* [YOUR INSTRUCTIONS]
The output should be every line below, retyped exactly, with no images.
[STORED DATA]
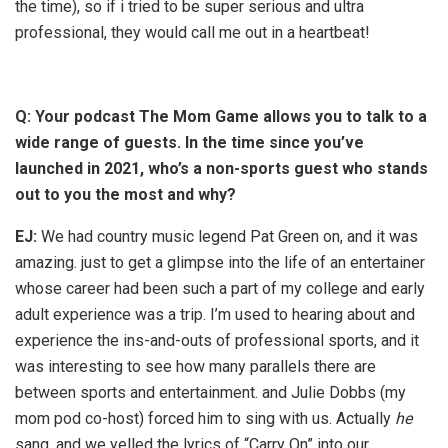
the time), so if i tried to be super serious and ultra
professional, they would call me out in a heartbeat!
Q: Your podcast The Mom Game allows you to talk to a
wide range of guests. In the time since you’ve
launched in 2021, who’s a non-sports guest who stands
out to you the most and why?
EJ:
We had country music legend Pat Green on, and it was
amazing. just to get a glimpse into the life of an entertainer
whose career had been such a part of my college and early
adult experience was a trip. I’m used to hearing about and
experience the ins-and-outs of professional sports, and it
was interesting to see how many parallels there are
between sports and entertainment. and Julie Dobbs (my
mom pod co-host) forced him to sing with us. Actually
he
sang, and we yelled the lyrics of “Carry On” into our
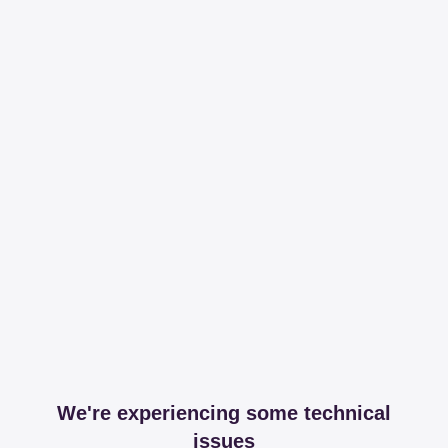
We're experiencing some technical
issues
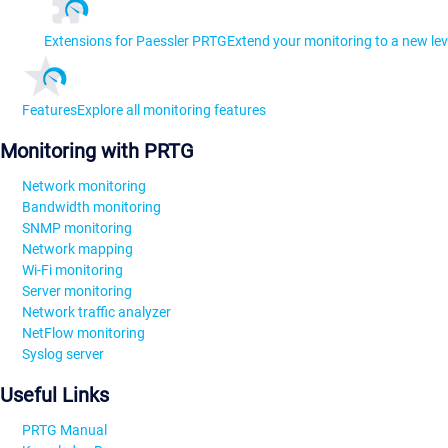
Extensions for Paessler PRTG
Extend your monitoring to a new lev
Features
Explore all monitoring features
Monitoring with PRTG
Network monitoring
Bandwidth monitoring
SNMP monitoring
Network mapping
Wi-Fi monitoring
Server monitoring
Network traffic analyzer
NetFlow monitoring
Syslog server
Useful Links
PRTG Manual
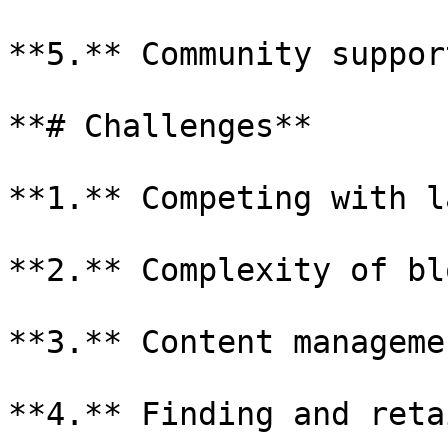
**5.** Community support
**# Challenges**

**1.** Competing with l
**2.** Complexity of bl
**3.** Content manageme
**4.** Finding and reta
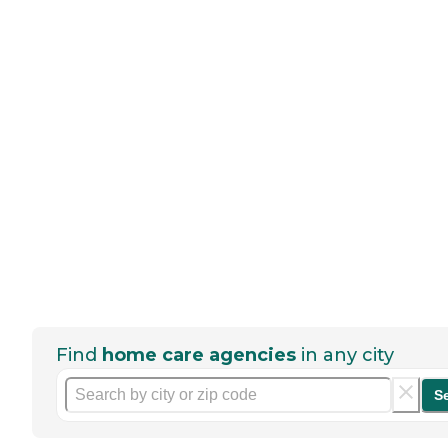
Find
home care agencies
in any city
S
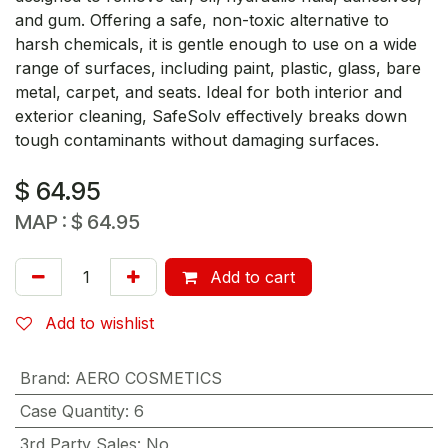
and gum. Offering a safe, non-toxic alternative to
harsh chemicals, it is gentle enough to use on a wide
range of surfaces, including paint, plastic, glass, bare
metal, carpet, and seats. Ideal for both interior and
exterior cleaning, SafeSolv effectively breaks down
tough contaminants without damaging surfaces.
$
64.95
MAP :
$
64.95
Add to cart
Add to wishlist
Brand
:
AERO COSMETICS
Case Quantity
:
6
3rd Party Sales
:
No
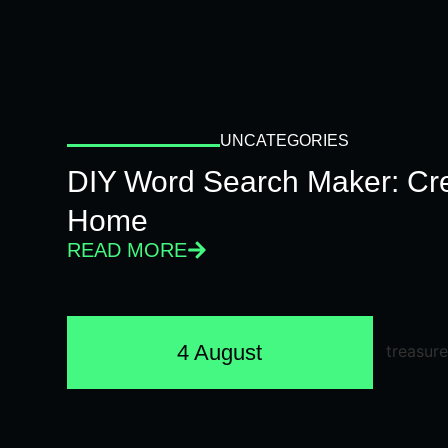
UNCATEGORIES
DIY Word Search Maker: Cr
Home
READ MORE
4 August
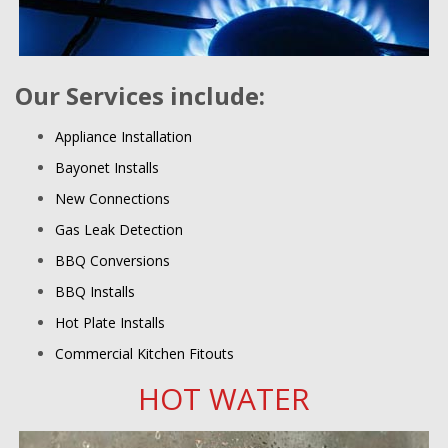
Our Services include:
Appliance Installation
Bayonet Installs
New Connections
Gas Leak Detection
BBQ Conversions
BBQ Installs
Hot Plate Installs
Commercial Kitchen Fitouts
HOT WATER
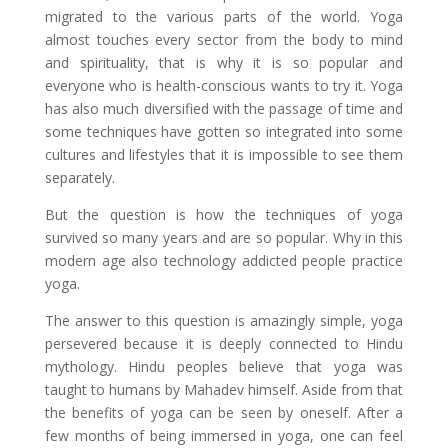
migrated to the various parts of the world. Yoga
almost touches every sector from the body to mind
and spirituality, that is why it is so popular and
everyone who is health-conscious wants to try it. Yoga
has also much diversified with the passage of time and
some techniques have gotten so integrated into some
cultures and lifestyles that it is impossible to see them
separately.
But the question is how the techniques of yoga
survived so many years and are so popular. Why in this
modern age also technology addicted people practice
yoga.
The answer to this question is amazingly simple, yoga
persevered because it is deeply connected to Hindu
mythology. Hindu peoples believe that yoga was
taught to humans by Mahadev himself. Aside from that
the benefits of yoga can be seen by oneself. After a
few months of being immersed in yoga, one can feel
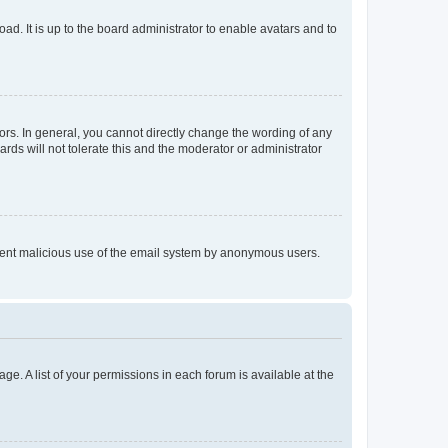
ad. It is up to the board administrator to enable avatars and to
rs. In general, you cannot directly change the wording of any
rds will not tolerate this and the moderator or administrator
prevent malicious use of the email system by anonymous users.
ge. A list of your permissions in each forum is available at the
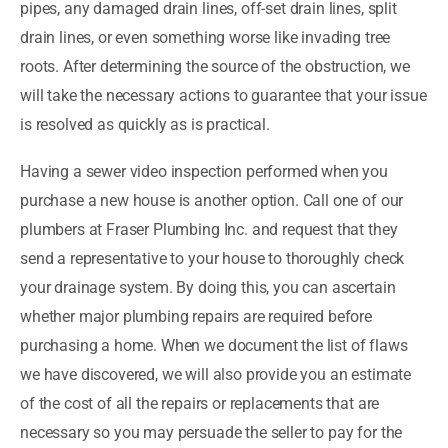
pipes, any damaged drain lines, off-set drain lines, split
drain lines, or even something worse like invading tree
roots. After determining the source of the obstruction, we
will take the necessary actions to guarantee that your issue
is resolved as quickly as is practical.
Having a sewer video inspection performed when you
purchase a new house is another option. Call one of our
plumbers at Fraser Plumbing Inc. and request that they
send a representative to your house to thoroughly check
your drainage system. By doing this, you can ascertain
whether major plumbing repairs are required before
purchasing a home. When we document the list of flaws
we have discovered, we will also provide you an estimate
of the cost of all the repairs or replacements that are
necessary so you may persuade the seller to pay for the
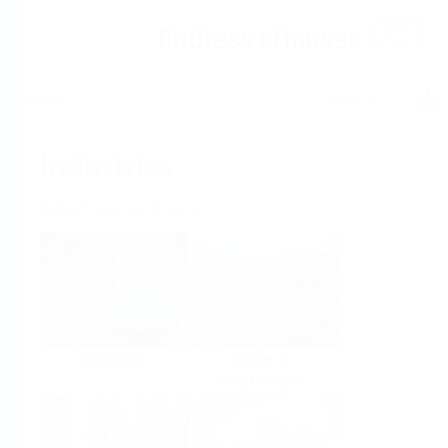
Help
Home
Industries
Select per Industry
Chemical
Water &
Wastewater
[/STORED DATA]
* [TASK SOLUTION]
the time), so if i tried to be super serious and ultra
professional, they would call me out in a heartbeat!
Q: Your podcast The Mom Game allows you to talk to a
wide range of guests. In the time since you’ve
launched in 2021, who’s a non-sports guest who stands
out to you the most and why?
EJ:
We had country music legend Pat Green on, and it was
amazing. just to get a glimpse into the life of an entertainer
whose career had been such a part of my college and early
adult experience was a trip. I’m used to hearing about and
experience the ins-and-outs of professional sports, and it
was interesting to see how many parallels there are
between sports and entertainment. and Julie Dobbs (my
mom pod co-host) forced him to sing with us. Actually
he
sang, and we yelled the lyrics of “Carry On” into our
We're experiencing some technical
issues
Extensions for Paessler PRTG
Extend your monitoring to a new lev
Features
Explore all monitoring features
Monitoring with PRTG
Network monitoring
Bandwidth monitoring
SNMP monitoring
Network mapping
Wi-Fi monitoring
Server monitoring
Network traffic analyzer
NetFlow monitoring
Syslog server
Useful Links
PRTG Manual
**5.** Community support
**# Challenges**

**1.** Competing with l
**2.** Complexity of bl
**3.** Content manageme
**4.** Finding and reta
Find
home care agencies
in any city
S
and gum. Offering a safe, non-toxic alternative to
harsh chemicals, it is gentle enough to use on a wide
range of surfaces, including paint, plastic, glass, bare
metal, carpet, and seats. Ideal for both interior and
exterior cleaning, SafeSolv effectively breaks down
tough contaminants without damaging surfaces.
$
64.95
MAP :
$
64.95
Add to cart
Add to wishlist
Brand
:
AERO COSMETICS
Case Quantity
:
6
3rd Party Sales
:
No
UNCATEGORIES
DIY Word Search Maker: Cr
Home
READ MORE
4 August
Our Services include:
Appliance Installation
Bayonet Installs
New Connections
Gas Leak Detection
BBQ Conversions
BBQ Installs
Hot Plate Installs
Commercial Kitchen Fitouts
HOT WATER
migrated to the various parts of the world. Yoga
almost touches every sector from the body to mind
and spirituality, that is why it is so popular and
everyone who is health-conscious wants to try it. Yoga
has also much diversified with the passage of time and
some techniques have gotten so integrated into some
cultures and lifestyles that it is impossible to see them
separately.
But the question is how the techniques of yoga
survived so many years and are so popular. Why in this
modern age also technology addicted people practice
yoga.
The answer to this question is amazingly simple, yoga
persevered because it is deeply connected to Hindu
mythology. Hindu peoples believe that yoga was
taught to humans by Mahadev himself. Aside from that
the benefits of yoga can be seen by oneself. After a
few months of being immersed in yoga, one can feel
ad. It is up to the board administrator to enable avatars and to
rs. In general, you cannot directly change the wording of any
rds will not tolerate this and the moderator or administrator
prevent malicious use of the email system by anonymous users.
ge. A list of your permissions in each forum is available at the
pipes, any damaged drain lines, off-set drain lines, split
drain lines, or even something worse like invading tree
roots. After determining the source of the obstruction, we
will take the necessary actions to guarantee that your issue
is resolved as quickly as is practical.
Having a sewer video inspection performed when you
purchase a new house is another option. Call one of our
plumbers at Fraser Plumbing Inc. and request that they
send a representative to your house to thoroughly check
your drainage system. By doing this, you can ascertain
whether major plumbing repairs are required before
purchasing a home. When we document the list of flaws
we have discovered, we will also provide you an estimate
of the cost of all the repairs or replacements that are
necessary so you may persuade the seller to pay for the
Help
Home
Industries
Select per Industry
Chemical
Water &
Wastewater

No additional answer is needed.